# hope pro 2 trials vs. chris king



## t-time1991 (27. Mai 2007)

hi wollte ma fragen, welche von den naben euch besser anspricht. dürfte eig klar sein das die ck besser ist. aber viell hat die hope auch nen paar vorteile ausser den preis^^ oder ob es noch ne gute alternative gibt die vom preis her noch billiger ist mfg max


----------



## trialsrider (27. Mai 2007)

t-time1991 schrieb:


> hi wollte ma fragen, welche von den naben euch besser anspricht. dürfte eig klar sein das die ck besser ist. aber viell hat die hope auch nen paar vorteile ausser den preis^^ oder ob es noch ne gute alternative gibt die vom preis her noch billiger ist mfg max



nein du hast alles bereits gesagt! king is besser und hope hat den cooleren preis und reicht....


----------



## MTB-News.de




----------



## konrad (28. Mai 2007)

hol dir ne hope...oder nen eno trial mit ner günstigen starrnabe für hinten,z.b. ne DMR ss-nabe...

nee king is zwar edel und schick,aber bedarf viel pflege und aufmerksamkeit...also lieber was solides nehmen


----------



## isah (28. Mai 2007)

Was hat der Revolver fuer Kugellager? Die hats mir genauso zerlegt wie bei der Surly ... nur hab ich nie versucht Ersatzlager zu besorgen. Ich wuerd auf jeden fall ne Starrnabe nehmen fuer die man (zB beim Jan) Ersatzlager kriegt.


----------



## t-time1991 (28. Mai 2007)

ja blos das prob is die sache mim geld!!! und da ich nur gutes von der ck höre und hope kommen die halt am ehesten in frage und ich hab kein bock direkt wieder umzubauen vor der ersten wirklichen fahrt


----------



## Tretschwein (28. Mai 2007)

die king ist keine "perfekte" nabe. punkt.

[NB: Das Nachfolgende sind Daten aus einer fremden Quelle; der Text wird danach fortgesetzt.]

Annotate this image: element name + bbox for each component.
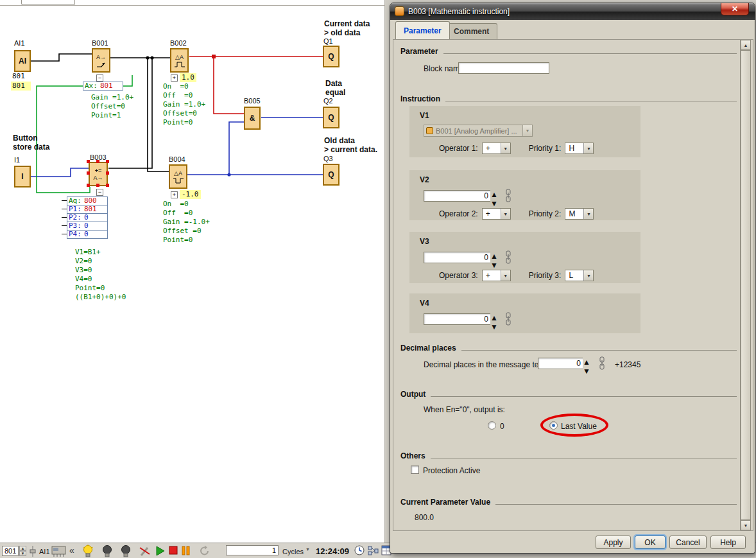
radio-output-zero[interactable] <box>488 421 496 430</box>
dropdown-arrow-icon[interactable]: ▼ <box>522 125 532 136</box>
selection-handle[interactable] <box>106 171 109 175</box>
spin-down-icon[interactable]: ▼ <box>490 199 499 208</box>
fbd-canvas[interactable]: Current data > old data Data equal Old d… <box>0 0 385 543</box>
network-icon[interactable] <box>368 545 379 556</box>
priority3-select[interactable]: L▼ <box>565 270 594 281</box>
selection-handle[interactable] <box>96 184 99 187</box>
selection-handle[interactable] <box>106 160 109 163</box>
selection-handle[interactable] <box>106 184 109 187</box>
pause-icon[interactable] <box>182 546 191 555</box>
block-b002[interactable]: △A <box>170 48 189 73</box>
v2-spinner[interactable]: 0▲▼ <box>424 190 499 202</box>
spin-up-icon[interactable]: ▲ <box>490 190 499 199</box>
priority1-select[interactable]: H▼ <box>565 143 594 154</box>
close-button[interactable]: ✕ <box>721 3 749 15</box>
protection-checkbox[interactable] <box>411 466 419 474</box>
v4-value[interactable]: 0 <box>424 313 490 325</box>
selection-handle[interactable] <box>87 160 90 163</box>
b003-param-row[interactable]: P3: 0 <box>67 222 108 231</box>
link-parameter-icon[interactable] <box>504 312 512 326</box>
operator1-select[interactable]: +▼ <box>482 143 511 154</box>
cycles-input[interactable]: 1 <box>226 545 279 555</box>
scrollbar-thumb[interactable] <box>741 50 751 520</box>
block-name-input[interactable] <box>458 62 549 74</box>
priority2-select[interactable]: M▼ <box>565 208 594 220</box>
operator3-select[interactable]: +▼ <box>482 270 511 281</box>
cycles-dropdown-icon[interactable]: ▼ <box>305 547 310 552</box>
scroll-down-icon[interactable]: ▼ <box>741 520 751 530</box>
block-b005[interactable]: & <box>244 107 261 130</box>
clock-icon[interactable] <box>354 545 365 556</box>
spin-up-icon[interactable]: ▲ <box>490 252 499 261</box>
v2-value[interactable]: 0 <box>424 190 490 202</box>
expand-box-b002[interactable]: + <box>171 74 178 82</box>
spin-up-icon[interactable]: ▲ <box>490 313 499 322</box>
block-q2[interactable]: Q <box>323 107 339 128</box>
spin-down-icon[interactable]: ▼ <box>19 551 26 556</box>
play-icon[interactable] <box>155 546 166 556</box>
v1-reference-combo[interactable]: B001 [Analog Amplifier] ... ▼ <box>424 125 533 137</box>
link-parameter-icon[interactable] <box>504 250 512 264</box>
b003-param-row[interactable]: Aq: 800 <box>67 196 108 205</box>
selection-handle[interactable] <box>87 171 90 175</box>
help-button[interactable]: Help <box>710 536 746 549</box>
collapse-box-b003[interactable]: − <box>96 189 103 196</box>
module-icon[interactable] <box>51 545 67 557</box>
ok-button[interactable]: OK <box>635 536 666 549</box>
slider-icon[interactable] <box>29 545 37 557</box>
radio-output-zero-label[interactable]: 0 <box>500 422 504 431</box>
spin-down-icon[interactable]: ▼ <box>583 367 592 376</box>
block-ai1[interactable]: AI <box>14 50 31 72</box>
block-b001[interactable]: A→ <box>92 48 110 73</box>
link-parameter-icon[interactable] <box>504 189 512 202</box>
dialog-titlebar[interactable]: B003 [Mathematic instruction] <box>390 3 755 20</box>
lamp-off-icon[interactable] <box>119 545 132 557</box>
dialog-scrollbar[interactable]: ▲ ▼ <box>740 40 750 530</box>
ai1-value-highlight[interactable]: 801 <box>11 82 31 91</box>
wire-b002-b005[interactable] <box>214 57 244 114</box>
spin-down-icon[interactable]: ▼ <box>490 261 499 270</box>
expand-box-b004[interactable]: + <box>171 191 178 198</box>
ai-value-spinner[interactable]: ▲ ▼ <box>19 546 26 556</box>
link-parameter-icon[interactable] <box>598 356 606 370</box>
selection-handle[interactable] <box>87 184 90 187</box>
wire-i1-b003[interactable] <box>31 168 89 177</box>
b002-threshold-highlight[interactable]: 1.0 <box>180 73 196 82</box>
v3-value[interactable]: 0 <box>424 252 490 263</box>
scroll-up-icon[interactable]: ▲ <box>741 40 751 50</box>
wire-ai1-b001[interactable] <box>31 54 92 61</box>
tab-parameter[interactable]: Parameter <box>395 21 450 39</box>
wire-b004-b005[interactable] <box>229 122 244 175</box>
decimal-value[interactable]: 0 <box>538 358 583 369</box>
block-q3[interactable]: Q <box>323 164 339 186</box>
lamp-on-icon[interactable] <box>82 545 94 557</box>
dropdown-arrow-icon[interactable]: ▼ <box>583 270 593 281</box>
probe-tool-icon[interactable] <box>139 545 151 557</box>
spin-down-icon[interactable]: ▼ <box>490 322 499 331</box>
block-b004[interactable]: △A <box>169 164 187 189</box>
collapse-box-b001[interactable]: − <box>96 74 103 82</box>
collapse-panel-icon[interactable]: « <box>69 545 74 555</box>
dropdown-arrow-icon[interactable]: ▼ <box>501 143 510 153</box>
decimal-spinner[interactable]: 0▲▼ <box>538 358 592 369</box>
cancel-button[interactable]: Cancel <box>669 536 707 549</box>
apply-button[interactable]: Apply <box>596 536 631 549</box>
b004-threshold-highlight[interactable]: -1.0 <box>180 190 201 199</box>
operator2-select[interactable]: +▼ <box>482 208 511 220</box>
selection-handle[interactable] <box>96 160 99 163</box>
block-q1[interactable]: Q <box>323 46 339 67</box>
protection-label[interactable]: Protection Active <box>423 466 480 475</box>
v3-spinner[interactable]: 0▲▼ <box>424 252 499 263</box>
refresh-icon[interactable] <box>199 545 210 557</box>
b003-param-row[interactable]: P1: 801 <box>67 205 108 214</box>
tab-comment[interactable]: Comment <box>445 23 497 39</box>
ai-value-field[interactable]: 801 <box>2 546 19 556</box>
dropdown-arrow-icon[interactable]: ▼ <box>501 270 510 281</box>
lamp-off-icon[interactable] <box>101 545 114 557</box>
dropdown-arrow-icon[interactable]: ▼ <box>583 143 593 153</box>
spin-up-icon[interactable]: ▲ <box>583 358 592 367</box>
b003-param-row[interactable]: P4: 0 <box>67 230 108 239</box>
dropdown-arrow-icon[interactable]: ▼ <box>501 209 510 219</box>
b001-ax-box[interactable]: Ax: 801 <box>83 82 123 91</box>
reference-line-b001[interactable] <box>123 75 132 86</box>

ich habe sie ca 1,5 jahre gefahren. dann wurde sie zum trialen lebensgefährlich aufgrund von immer häufiger werdenden durchrutschattacken. ich habe sie absolut vorbildlich gepflegt, sogar das komplette innenleben ausgetauscht, ohne erfolg. beim felix m zeichneten sich ähnliche probleme ab....und bei observed findest du einen ganzen thread, indem sich leute mit den gleichen problemen beklagen.

die nabe ist wirklich bezaubernd wenn du sie auseinnanderbaust und spaß hast an feinem handwerk und genialer technik.

wenn du aber wenig geld ausgeben willst und einfach eine trialtauglich nabe fahren willst, dann kauf dir keine king.

böse king, böse


----------



## trialsrider (28. Mai 2007)

Tretschwein schrieb:


> die king ist keine "perfekte" nabe. punkt.
> 
> ich habe sie ca 1,5 jahre gefahren. dann wurde sie zum trialen lebensgefährlich aufgrund von immer häufiger werdenden durchrutschattacken. ich habe sie absolut vorbildlich gepflegt, sogar das komplette innenleben ausgetauscht, ohne erfolg. beim felix m zeichneten sich ähnliche probleme ab....und bei observed findest du einen ganzen thread, indem sich leute mit den gleichen problemen beklagen.
> 
> ...




vlt hält ne king dann am längsten wenn man sie net dauernd auf macht und so...meine ist bestimmt schon 4 jahre alt, hab sie ja gebraucht gekauft und ich bin echt keiner der NUR sanft fährt! und ich fahr sogar IMMERNOCh die Alu achse....das bei schranzern wie mücke und dir mal was kaputt geht ist klar.


----------



## MSC-Trialer (28. Mai 2007)

Bei uns in Chemnitz fahren auch 2 Kingnaben am Trialbike rum und das schon gut 2 Jahre im fast täglichen Einsatz. Wir hatten auch immer das Prob das die Achsen gebrochen sind aber seit dem Eigenbaustahlachsen drin sind gibt es keine Probs mehr.


----------



## Spezialistz (29. Mai 2007)

isah schrieb:


> Was hat der Revolver fuer Kugellager? Die hats mir genauso zerlegt wie bei der Surly ... nur hab ich nie versucht Ersatzlager zu besorgen. Ich wuerd auf jeden fall ne Starrnabe nehmen fuer die man (zB beim Jan) Ersatzlager kriegt.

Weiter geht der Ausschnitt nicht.